[[ Dataset extract, beginning ]]

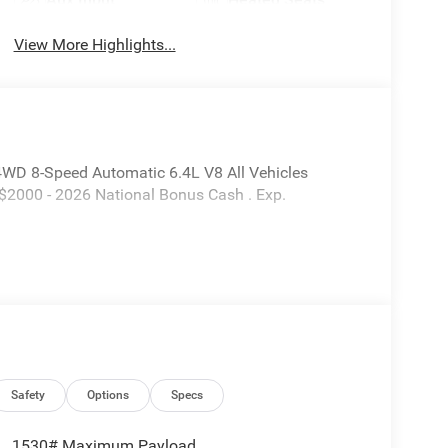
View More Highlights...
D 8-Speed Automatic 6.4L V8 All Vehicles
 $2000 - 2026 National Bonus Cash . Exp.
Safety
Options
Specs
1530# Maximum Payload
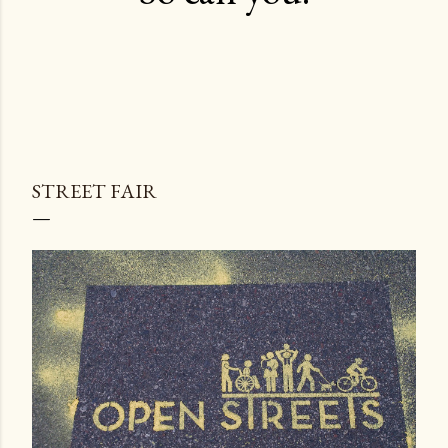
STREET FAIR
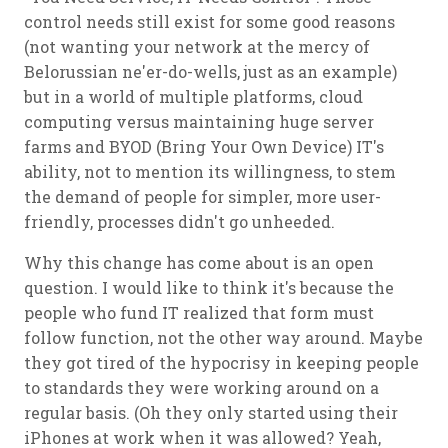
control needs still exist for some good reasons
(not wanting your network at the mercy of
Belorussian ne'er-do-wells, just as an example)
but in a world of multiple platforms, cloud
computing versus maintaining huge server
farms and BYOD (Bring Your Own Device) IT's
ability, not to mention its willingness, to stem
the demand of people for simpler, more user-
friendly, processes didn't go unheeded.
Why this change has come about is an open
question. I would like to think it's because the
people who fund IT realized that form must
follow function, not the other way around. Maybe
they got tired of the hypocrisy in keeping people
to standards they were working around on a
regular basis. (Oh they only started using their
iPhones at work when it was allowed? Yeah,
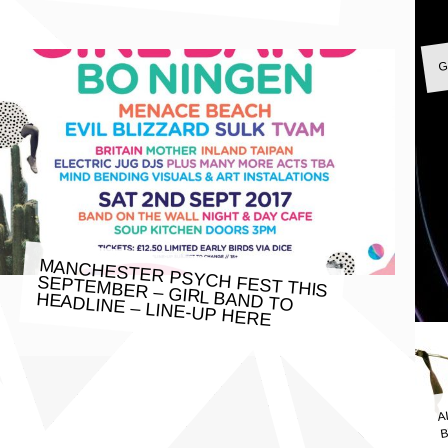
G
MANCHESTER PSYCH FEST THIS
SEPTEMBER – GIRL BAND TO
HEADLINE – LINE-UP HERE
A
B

[[ Dataset extract, end ]]
[[ Dataset extract, beginning ]]

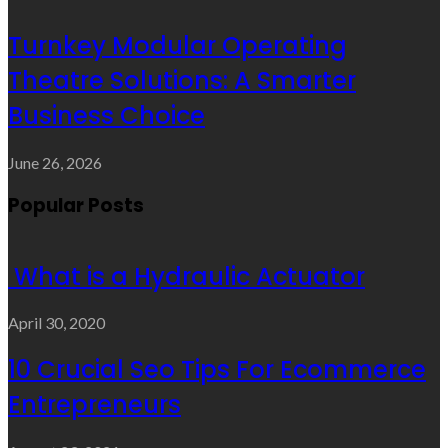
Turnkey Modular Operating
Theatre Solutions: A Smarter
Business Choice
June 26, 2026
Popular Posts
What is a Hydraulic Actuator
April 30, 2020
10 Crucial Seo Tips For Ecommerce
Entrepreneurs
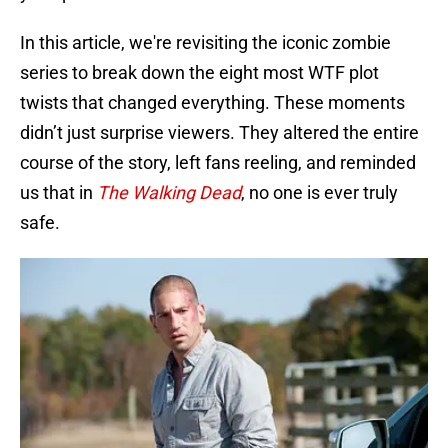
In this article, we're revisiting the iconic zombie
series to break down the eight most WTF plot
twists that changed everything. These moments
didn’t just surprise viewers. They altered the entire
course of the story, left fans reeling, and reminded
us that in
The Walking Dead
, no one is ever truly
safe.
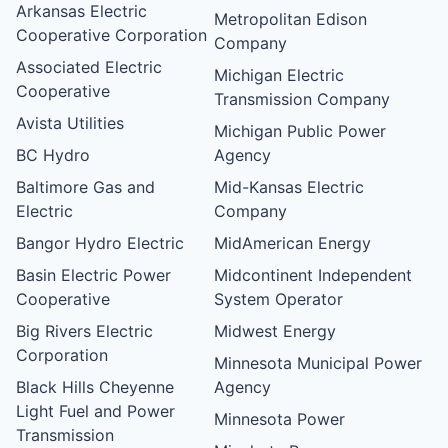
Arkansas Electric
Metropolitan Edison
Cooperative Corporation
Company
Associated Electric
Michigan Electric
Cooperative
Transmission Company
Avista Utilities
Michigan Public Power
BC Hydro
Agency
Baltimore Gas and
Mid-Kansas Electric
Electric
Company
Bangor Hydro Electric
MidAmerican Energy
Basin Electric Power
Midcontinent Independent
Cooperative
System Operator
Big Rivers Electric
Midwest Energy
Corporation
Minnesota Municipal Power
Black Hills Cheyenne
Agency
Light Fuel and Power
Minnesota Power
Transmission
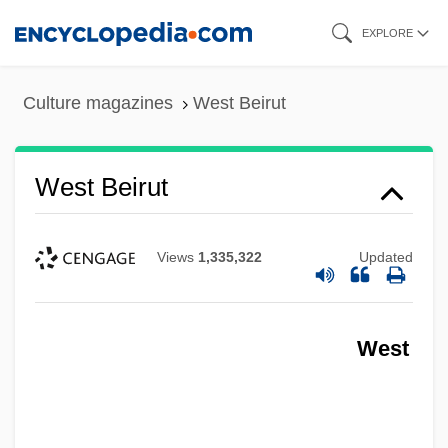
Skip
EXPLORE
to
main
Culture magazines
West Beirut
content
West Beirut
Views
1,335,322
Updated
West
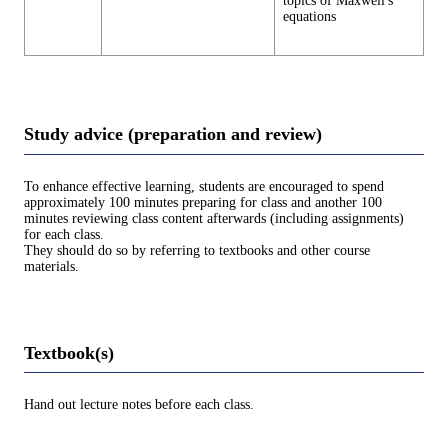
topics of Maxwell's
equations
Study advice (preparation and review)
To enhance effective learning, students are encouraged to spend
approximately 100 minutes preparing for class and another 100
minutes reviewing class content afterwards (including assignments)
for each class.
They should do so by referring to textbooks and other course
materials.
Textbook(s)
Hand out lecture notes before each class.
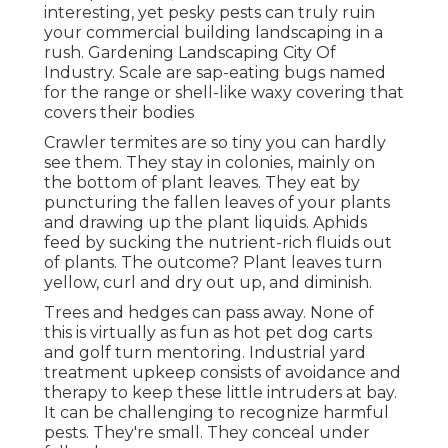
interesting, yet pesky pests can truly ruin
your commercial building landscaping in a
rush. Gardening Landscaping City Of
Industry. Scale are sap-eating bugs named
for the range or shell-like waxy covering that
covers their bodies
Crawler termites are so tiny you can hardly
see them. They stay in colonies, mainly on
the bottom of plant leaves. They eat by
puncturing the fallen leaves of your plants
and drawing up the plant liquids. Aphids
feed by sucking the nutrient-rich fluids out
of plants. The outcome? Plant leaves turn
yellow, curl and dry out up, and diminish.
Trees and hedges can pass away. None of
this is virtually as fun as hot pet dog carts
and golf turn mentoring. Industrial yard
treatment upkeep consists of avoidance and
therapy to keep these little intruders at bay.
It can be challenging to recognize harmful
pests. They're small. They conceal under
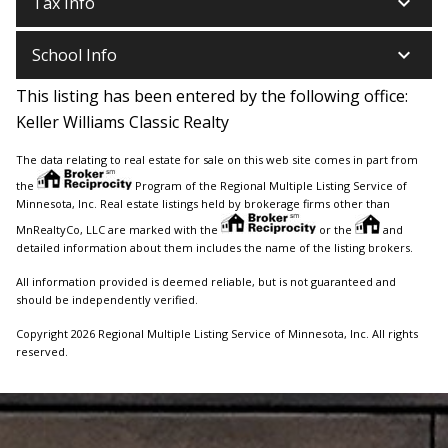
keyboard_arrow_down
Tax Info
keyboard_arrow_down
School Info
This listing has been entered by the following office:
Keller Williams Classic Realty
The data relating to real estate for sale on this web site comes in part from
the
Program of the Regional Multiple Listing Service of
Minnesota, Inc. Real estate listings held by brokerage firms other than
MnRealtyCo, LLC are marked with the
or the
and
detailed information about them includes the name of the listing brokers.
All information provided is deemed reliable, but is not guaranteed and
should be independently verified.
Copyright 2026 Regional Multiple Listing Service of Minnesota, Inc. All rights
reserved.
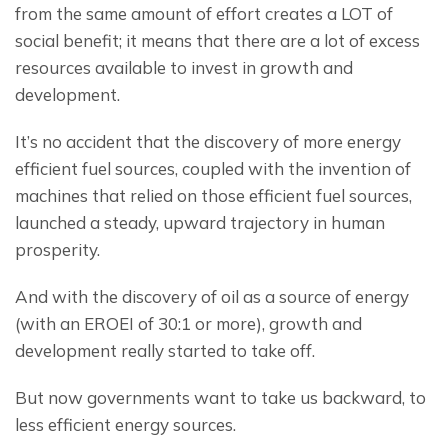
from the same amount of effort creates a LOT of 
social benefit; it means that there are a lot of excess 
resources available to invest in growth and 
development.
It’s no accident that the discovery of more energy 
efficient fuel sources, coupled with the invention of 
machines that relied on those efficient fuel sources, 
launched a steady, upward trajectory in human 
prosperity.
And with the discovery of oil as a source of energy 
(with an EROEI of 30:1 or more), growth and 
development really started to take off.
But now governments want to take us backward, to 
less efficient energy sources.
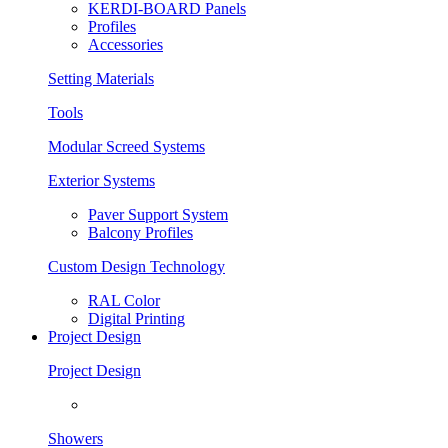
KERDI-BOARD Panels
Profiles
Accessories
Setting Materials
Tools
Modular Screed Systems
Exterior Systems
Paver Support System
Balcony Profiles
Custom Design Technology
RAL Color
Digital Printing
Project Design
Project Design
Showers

[[ Dataset extract, end ]]
[[ Dataset extract, beginning ]]

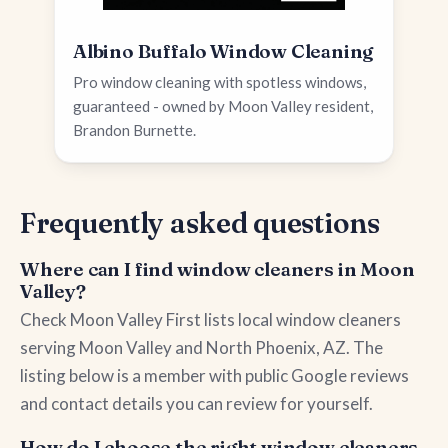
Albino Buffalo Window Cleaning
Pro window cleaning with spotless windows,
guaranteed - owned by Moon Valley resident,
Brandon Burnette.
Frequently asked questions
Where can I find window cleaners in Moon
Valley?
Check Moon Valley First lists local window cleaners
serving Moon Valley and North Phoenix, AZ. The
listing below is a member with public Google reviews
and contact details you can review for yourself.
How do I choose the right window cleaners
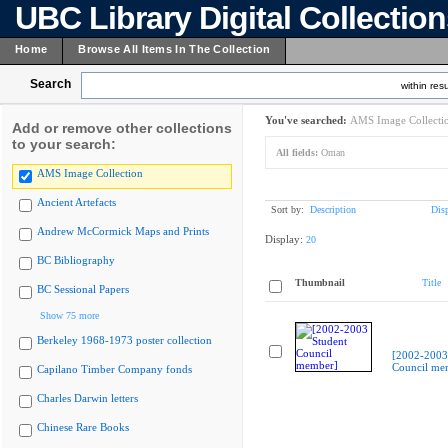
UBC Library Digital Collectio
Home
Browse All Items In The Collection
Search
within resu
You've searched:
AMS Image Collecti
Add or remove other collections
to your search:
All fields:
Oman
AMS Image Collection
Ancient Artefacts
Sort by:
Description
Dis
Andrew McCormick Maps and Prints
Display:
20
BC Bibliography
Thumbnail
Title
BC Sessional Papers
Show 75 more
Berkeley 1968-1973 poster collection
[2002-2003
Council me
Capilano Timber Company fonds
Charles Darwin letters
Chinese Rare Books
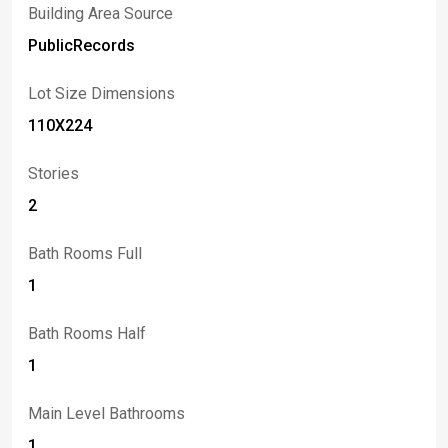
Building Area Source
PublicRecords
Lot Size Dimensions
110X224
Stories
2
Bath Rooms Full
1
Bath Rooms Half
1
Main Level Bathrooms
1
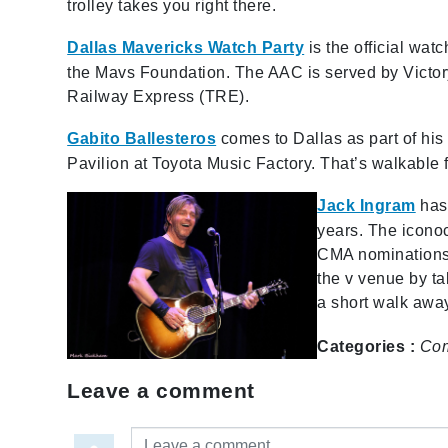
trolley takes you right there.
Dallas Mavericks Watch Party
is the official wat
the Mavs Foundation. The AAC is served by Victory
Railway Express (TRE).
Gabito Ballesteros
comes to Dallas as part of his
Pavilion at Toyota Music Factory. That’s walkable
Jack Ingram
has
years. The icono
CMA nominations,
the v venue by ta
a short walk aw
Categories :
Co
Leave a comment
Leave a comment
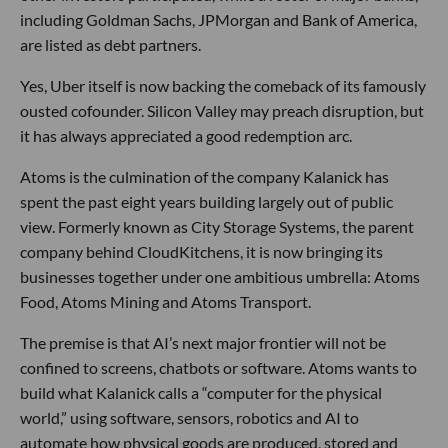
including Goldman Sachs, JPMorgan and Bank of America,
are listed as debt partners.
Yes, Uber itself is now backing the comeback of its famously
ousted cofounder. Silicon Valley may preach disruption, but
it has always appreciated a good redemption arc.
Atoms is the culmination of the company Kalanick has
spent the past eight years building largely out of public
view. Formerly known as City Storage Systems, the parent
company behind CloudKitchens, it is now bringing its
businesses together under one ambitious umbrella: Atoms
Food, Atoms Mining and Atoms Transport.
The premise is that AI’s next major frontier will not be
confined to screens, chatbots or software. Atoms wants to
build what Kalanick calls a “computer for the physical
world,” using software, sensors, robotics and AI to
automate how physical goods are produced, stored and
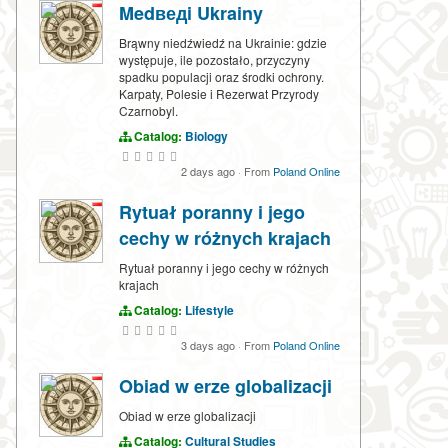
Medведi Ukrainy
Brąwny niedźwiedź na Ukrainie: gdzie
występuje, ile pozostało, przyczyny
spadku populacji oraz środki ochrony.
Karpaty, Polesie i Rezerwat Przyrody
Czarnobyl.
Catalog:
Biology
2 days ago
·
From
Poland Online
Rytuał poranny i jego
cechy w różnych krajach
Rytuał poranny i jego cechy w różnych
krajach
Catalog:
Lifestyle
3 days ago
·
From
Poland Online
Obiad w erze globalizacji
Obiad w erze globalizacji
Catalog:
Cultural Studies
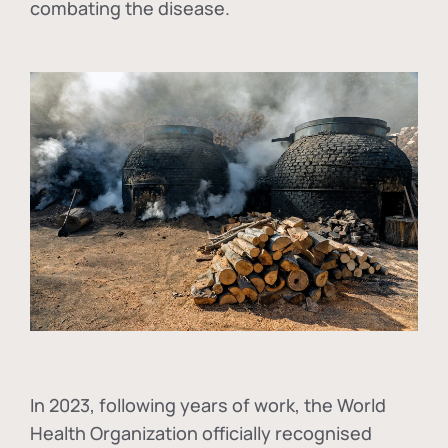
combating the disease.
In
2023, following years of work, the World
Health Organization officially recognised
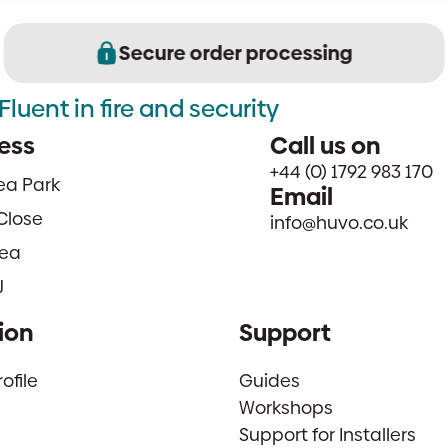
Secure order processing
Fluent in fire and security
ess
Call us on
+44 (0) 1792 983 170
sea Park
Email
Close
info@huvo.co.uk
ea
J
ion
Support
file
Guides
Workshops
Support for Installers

[[ Dataset extract, end ]]

Exercise instructions:
The answer is the lines above from the one with "listing below is" to the one with "robotics and AI to", set down exactly, with no pictures.

Problem solution:
listing below is a member with public Google reviews
and contact details you can review for yourself.
How do I choose the right window cleaners
UBC Library Digital Collectio
Home
Browse All Items In The Collection
Search
within resu
You've searched:
AMS Image Collecti
Add or remove other collections
to your search:
All fields:
Oman
AMS Image Collection
Ancient Artefacts
Sort by:
Description
Dis
Andrew McCormick Maps and Prints
Display:
20
BC Bibliography
Thumbnail
Title
BC Sessional Papers
Show 75 more
Berkeley 1968-1973 poster collection
[2002-2003
Council me
Capilano Timber Company fonds
Charles Darwin letters
Chinese Rare Books
Building Area Source
PublicRecords
Lot Size Dimensions
110X224
Stories
2
Bath Rooms Full
1
Bath Rooms Half
1
Main Level Bathrooms
1
trolley takes you right there.
Dallas Mavericks Watch Party
is the official wat
the Mavs Foundation. The AAC is served by Victory
Railway Express (TRE).
Gabito Ballesteros
comes to Dallas as part of his
Pavilion at Toyota Music Factory. That’s walkable
Jack Ingram
has
years. The icono
CMA nominations,
the v venue by ta
a short walk aw
Categories :
Co
Leave a comment
Leave a comment
including Goldman Sachs, JPMorgan and Bank of America,
are listed as debt partners.
Yes, Uber itself is now backing the comeback of its famously
ousted cofounder. Silicon Valley may preach disruption, but
it has always appreciated a good redemption arc.
Atoms is the culmination of the company Kalanick has
spent the past eight years building largely out of public
view. Formerly known as City Storage Systems, the parent
company behind CloudKitchens, it is now bringing its
businesses together under one ambitious umbrella: Atoms
Food, Atoms Mining and Atoms Transport.
The premise is that AI’s next major frontier will not be
confined to screens, chatbots or software. Atoms wants to
build what Kalanick calls a “computer for the physical
world,” using software, sensors, robotics and AI to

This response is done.